_WHAT TO DO_. Report only how many lines in the material contain "sensitivity".

_EXTRACTED DATA_.

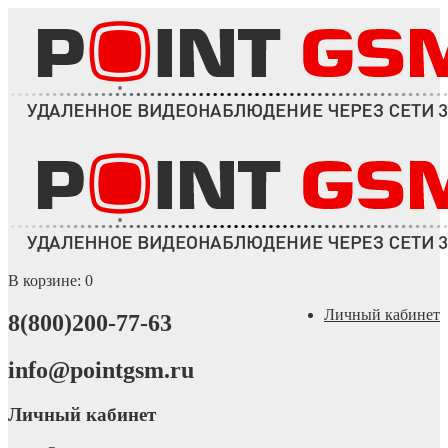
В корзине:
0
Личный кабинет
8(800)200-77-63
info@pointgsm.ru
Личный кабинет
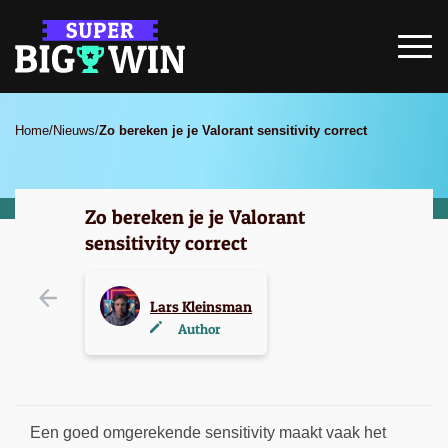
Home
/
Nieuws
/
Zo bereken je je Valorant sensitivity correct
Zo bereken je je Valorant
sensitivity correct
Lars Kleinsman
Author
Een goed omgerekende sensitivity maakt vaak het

...

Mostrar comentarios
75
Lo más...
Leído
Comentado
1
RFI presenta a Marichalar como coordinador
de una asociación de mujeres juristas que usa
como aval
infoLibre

_SOLUTION TO THIS PROBLEM_. 3